Ohio State defensive player to watch: Ohio State LB Pete Werner. He was the Buckeyes’ leading tackler heading into the CFP semifinals and was instrumental in shutting down Tigers tailback Travis Etienne. Werner moved from outside linebacker to inside this season and had 37 tackles, 2½ tackles for loss and 1 sack in the first six games. He’s very good in coverage against tight ends and running backs and will be important in trying to slow down Alabama’s Najee Harris.

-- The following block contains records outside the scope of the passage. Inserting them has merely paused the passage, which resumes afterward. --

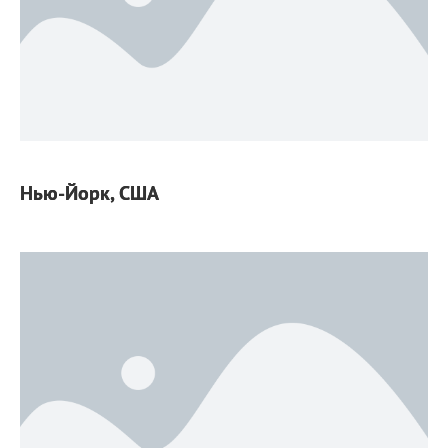
Нью-Йорк, США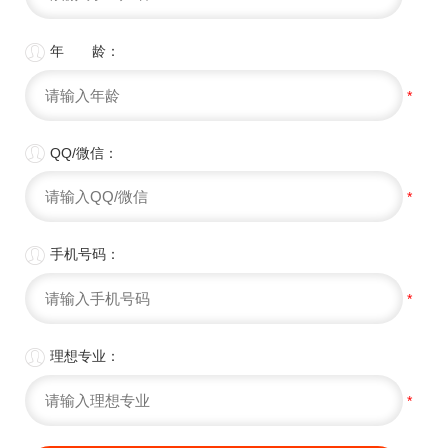

年 龄：
*

QQ/微信：
*

手机号码：
*

理想专业：
*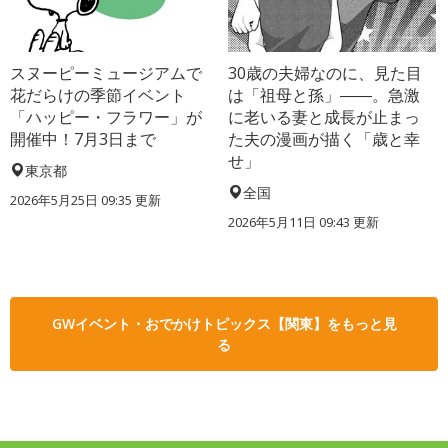
スヌーピーミュージアムで
30歳の夫婦なのに、見た目
花だらけの季節イベント
は「祖母と孫」――。急激
「ハッピー・フラワー」が
に老いる妻と成長が止まっ
開催中！7月3日まで
た夫の漫画が描く「歳と幸
せ」
東京都
全国
2026年5月25日 09:35 更新
2026年5月11日 09:43 更新
GWイベント・おでかけトピックス【関東】をもっと見
る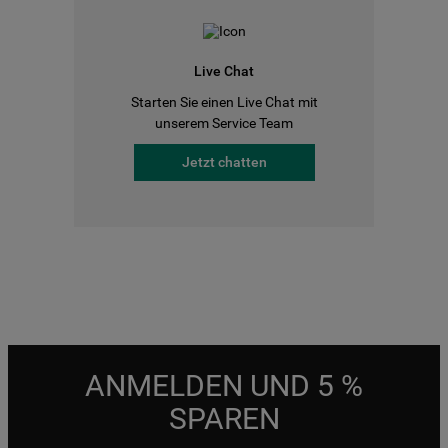
Live Chat
Starten Sie einen Live Chat mit
unserem Service Team
Jetzt chatten
ANMELDEN UND 5 %
SPAREN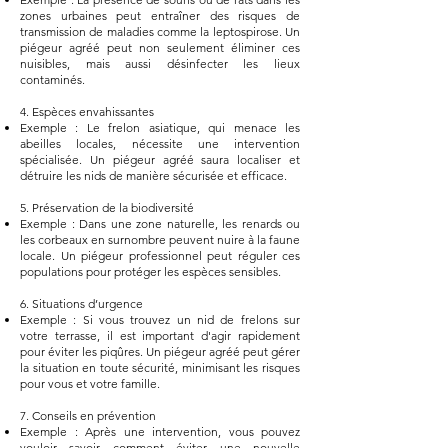
zones urbaines peut entraîner des risques de
transmission de maladies comme la leptospirose. Un
piégeur agréé peut non seulement éliminer ces
nuisibles, mais aussi désinfecter les lieux
contaminés.
4. Espèces envahissantes
Exemple : Le frelon asiatique, qui menace les
abeilles locales, nécessite une intervention
spécialisée. Un piégeur agréé saura localiser et
détruire les nids de manière sécurisée et efficace.
5. Préservation de la biodiversité
Exemple : Dans une zone naturelle, les renards ou
les corbeaux en surnombre peuvent nuire à la faune
locale. Un piégeur professionnel peut réguler ces
populations pour protéger les espèces sensibles.
6. Situations d’urgence
Exemple : Si vous trouvez un nid de frelons sur
votre terrasse, il est important d'agir rapidement
pour éviter les piqûres. Un piégeur agréé peut gérer
la situation en toute sécurité, minimisant les risques
pour vous et votre famille.
7. Conseils en prévention
Exemple : Après une intervention, vous pouvez
vouloir savoir comment éviter une nouvelle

Matchup that favors the Buckeyes: Ohio State DT Haskell Garrett vs. Alabama C Chris Owens. Garrett was shot in the face and spent two days in the hospital in early September. The senior from Las Vegas wasn’t medically cleared to play this season until only four days before the opener. He has emerged as one of the best interior linemen in the country with 17 tackles, 4 tackles for loss, 2 sacks and 1 interception in the first six games. According to Pro Football Focus, Garrett was the highest-graded defensive lineman in the FBS with a grade of 92.1 before the CFP semifinals. Owens was thrust into the starting lineup when starter Landon Dickerson tore his ACL against Florida in the SEC championship game.
Individual matchup to watch: Ohio State CB Shaun Wade vs. Alabama WR DeVonta Smith. Wade opted out of the season to prepare for the NFL draft, but changed his mind and has been the leader of OSU’s secondary. ESPN analyst Mel Kiper Jr. ranks him as the fourth-best cornerback prospect for the 2021 NFL draft. Wade was named an All-American by ESPN and The Associated Press, and he is OSU’s first winner of the Big Ten’s Tatum-Woodson defensive back of the year award.

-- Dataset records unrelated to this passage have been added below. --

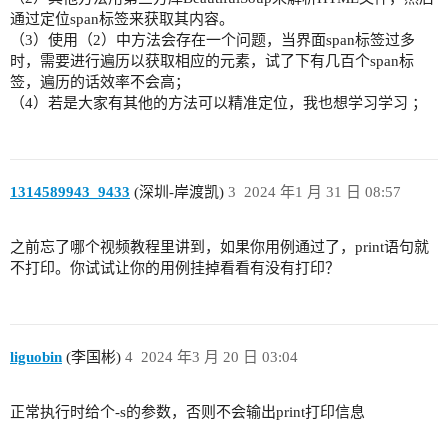
通过定位span标签来获取其内容。
（3）使用（2）中方法会存在一个问题，当界面span标签过多
时，需要进行遍历以获取相应的元素，试了下有几百个span标
签，遍历的话效率不会高；
（4）若是大家有其他的方法可以精准定位，我也想学习学习 ；
1314589943_9433
(深圳-岸渡凯)
3
2024 年1 月 31 日 08:57
之前忘了哪个视频教程里讲到，如果你用例通过了，print语句就
不打印。你试试让你的用例挂掉看看有没有打印？
liguobin
(李国彬)
4
2024 年3 月 20 日 03:04
正常执行时给个-s的参数，否则不会输出print打印信息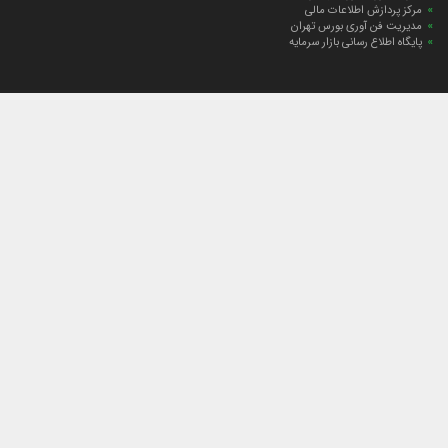
مرکز پردازش اطلاعات مالی
مدیریت فن آوری بورس تهران
پایگاه اطلاع رسانی بازار سرمایه
ارتباط با صندوق
ارتباط با صندوق
شعبه‌های صندوق
اخبار
لیست خبرها
مجامع صندوق
گزارش‌ها
صورت‌های مالی صندوق
ترکیب دارایی‌های دوره‌ای
درباره صندوق
راهنمای سرمایه‌گذاری
اساسنامه صندوق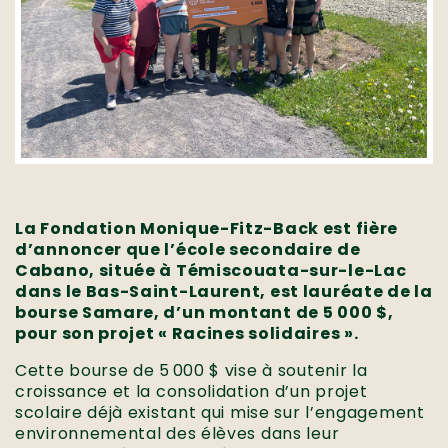
La Fondation Monique-Fitz-Back est fière
d’annoncer que l’école secondaire de
Cabano, située à Témiscouata-sur-le-Lac
dans le Bas-Saint-Laurent, est lauréate de la
bourse Samare, d’un montant de 5 000 $,
pour son projet « Racines solidaires ».
Cette bourse de 5 000 $ vise à soutenir la
croissance et la consolidation d’un projet
scolaire déjà existant qui mise sur l’engagement
environnemental des élèves dans leur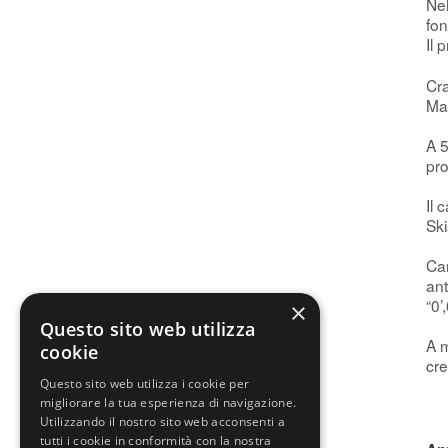
Nel
fo
Il 
Cra
Mar
A 5
pro
Il 
Ski
Ca
ant
“0’
×
Questo sito web utilizza
A m
cookie
cre
Questo sito web utilizza i cookie per
migliorare la tua esperienza di navigazione.
Utilizzando il nostro sito web acconsenti a
tutti i cookie in conformità con la nostra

Ohio State X factor: Fields took a vicious shot to the ribs by Clemson senior linebacker James Skalski with 5:57 to go in the second quarter. Skalski was ejected for targeting, and Fields was slow to get up and looked to be in pain. He missed one play before returning to throw a touchdown to wide receiver Chris Olave for a 28-14 lead over the Tigers. He wore extra padding on his left side for the remainder of the game. Fields had been nursing a thumb injury, but he looked ready to go. Will the rib injury linger over the next 10 days before he faces the Crimson Tide? It didn’t seem to bother him as he threw for six touchdowns against Clemson.

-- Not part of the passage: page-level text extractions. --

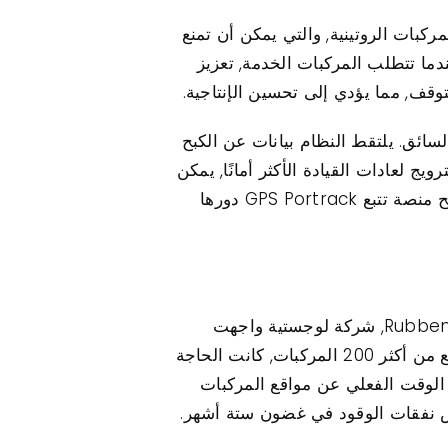
لجدولة السريعة لصيانة المركبات الروتينية, والتي يمكن أن تمنع
ندما تتطلب المركبات الخدمة, تعزيز
توقف, مما يؤدي إلى تحسين الإنتاجية.
داخل منصة تتبع GPS Protrack رؤى قيمة في أداء السائق. يلتقط النظام بيانات عن الكبح
ج لعادات القيادة الأكثر أمانًا, يمكن
للشركات زيادة التكاليف المرتبطة بالحوادث وعدم كفاءة الوقود. من خلال هذه الوظائف المتكاملة, توضح منصة تتبع GPS Portrack دورها
أحد الأمثلة البارزة على إدارة الأسطول الفعالة التي تستخدم منصة تتبع GPS Protrack هو Rubben Logistics, شركة لوجستية واجهت
تكاليف التشغيل المتصاعدة بسبب عدم الكفاءة في التوجيه وإساءة استخدام المركبات. مع أسطول واسع من أكثر 200 المركبات, كانت الحاجة
Protrack , تمكنوا من تلقي بيانات في الوقت الفعلي عن مواقع المركبات
اشرة, Rubben Logistics تحسين كفاءة الطريق, مما يؤدي إلى 25% انخفاض نفقات الوقود في غضون ستة أشهر.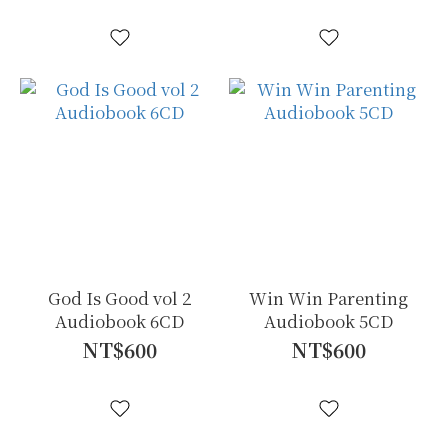
God Is Good vol 2
Win Win Parenting
Audiobook 6CD
Audiobook 5CD
NT$600
NT$600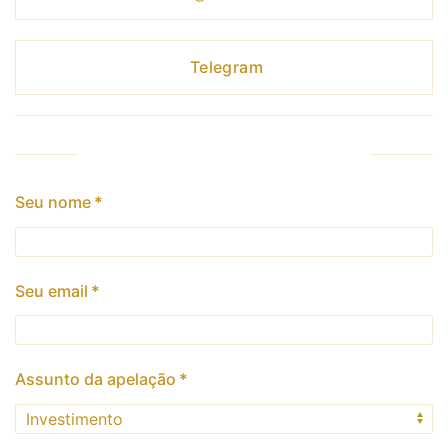
Telegram
Formulário de feedback
Seu nome
*
Seu email
*
Assunto da apelação
*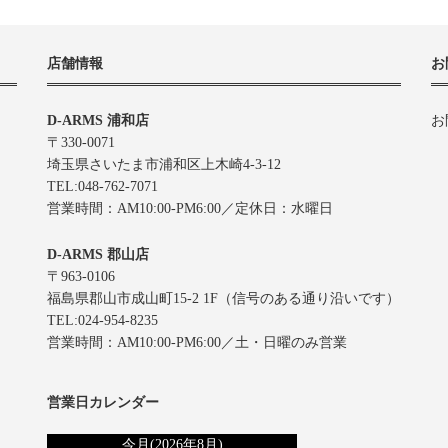
店舗情報
お
D-ARMS 浦和店
お
〒330-0071
埼玉県さいたま市浦和区上木崎4-3-12
TEL:048-762-7071
営業時間：AM10:00-PM6:00／定休日：水曜日
D-ARMS 郡山店
〒963-0106
福島県郡山市成山町15-2 1F（信号のある通り沿いです）
TEL:024-954-8235
営業時間：AM10:00-PM6:00／土・日曜のみ営業
営業日カレンダー
今月(2026年8月)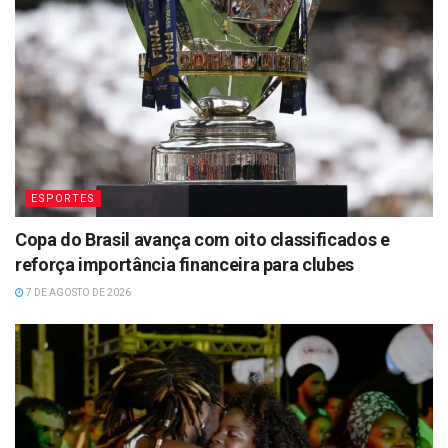
ESPORTES
Copa do Brasil avança com oito classificados e
reforça importância financeira para clubes
7 DE AGOSTO DE 2026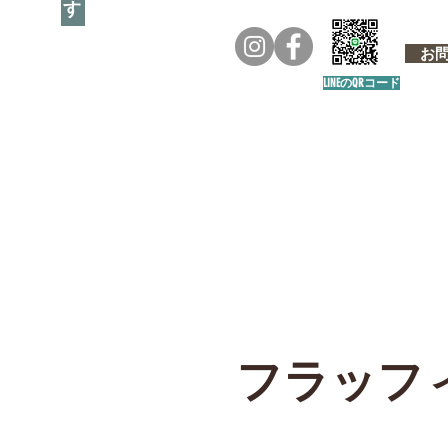
お問い
LINEのQRコード
​フラッフ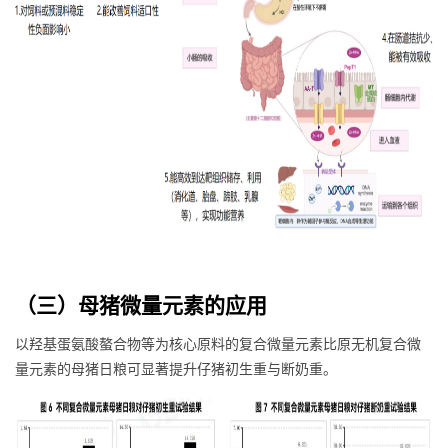
（三）母猪微量元素的应用
以羟基蛋氨酸螯合物等为核心原料的复合微量元素比原无机复合微
量元素的母猪日粮可显著提升仔猪初生重与断奶重。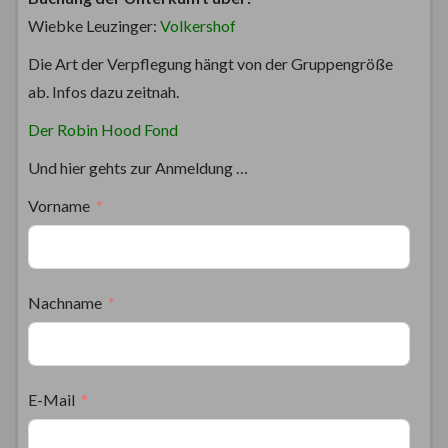
Wiebke Leuzinger:
Volkershof
Die Art der Verpflegung hängt von der Gruppengröße
ab. Infos dazu zeitnah.
Der Robin Hood Fond
Und hier gehts zur Anmeldung …
Vorname
Nachname
E-Mail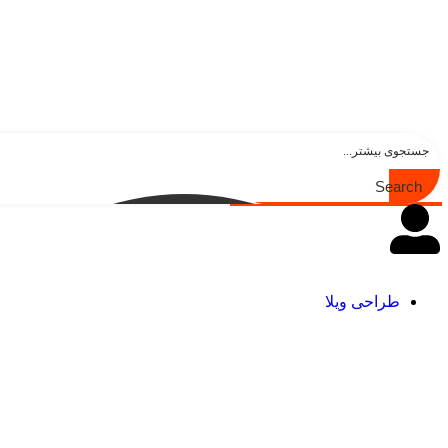
Search
طراحی ویلا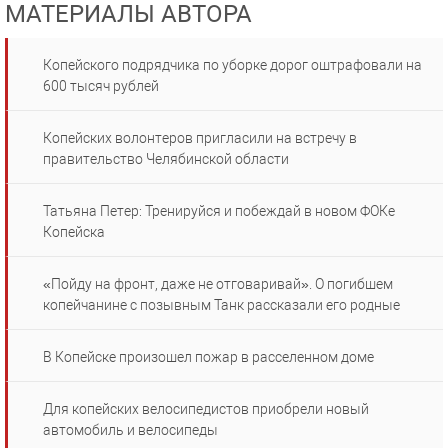
МАТЕРИАЛЫ АВТОРА
Копейского подрядчика по уборке дорог оштрафовали на
600 тысяч рублей
Копейских волонтеров пригласили на встречу в
правительство Челябинской области
Татьяна Петер: Тренируйся и побеждай в новом ФОКе
Копейска
«Пойду на фронт, даже не отговаривай». О погибшем
копейчанине с позывным Танк рассказали его родные
В Копейске произошел пожар в расселенном доме
Для копейских велосипедистов приобрели новый
автомобиль и велосипеды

Ohio State will win if: The Buckeyes play like they played against Clemson. They completely dismantled the Tigers in the Sugar Bowl, grabbing a 35-14 lead at halftime. Fields was in complete control and utilized his running backs and tight ends to exploit Clemson’s defense. Defensive coordinator Kerry Coombs put together a great game plan to put pressure on Clemson quarterback Trevor Lawrence, a Heisman Trophy finalist, and the Buckeyes will need to pressure Jones as well.
What’s at stake for Ohio State: The Buckeyes are 23-1 in coach Ryan Day’s second season. After waiting 34 years to win a national title, Ohio State can win its third since 2002. It defeated Miami 31-24 in two overtimes to win the 2003 Fiesta Bowl under Jim Tressel, and then beat Oregon 42-20 to win the first CFP under Urban Meyer in 2015.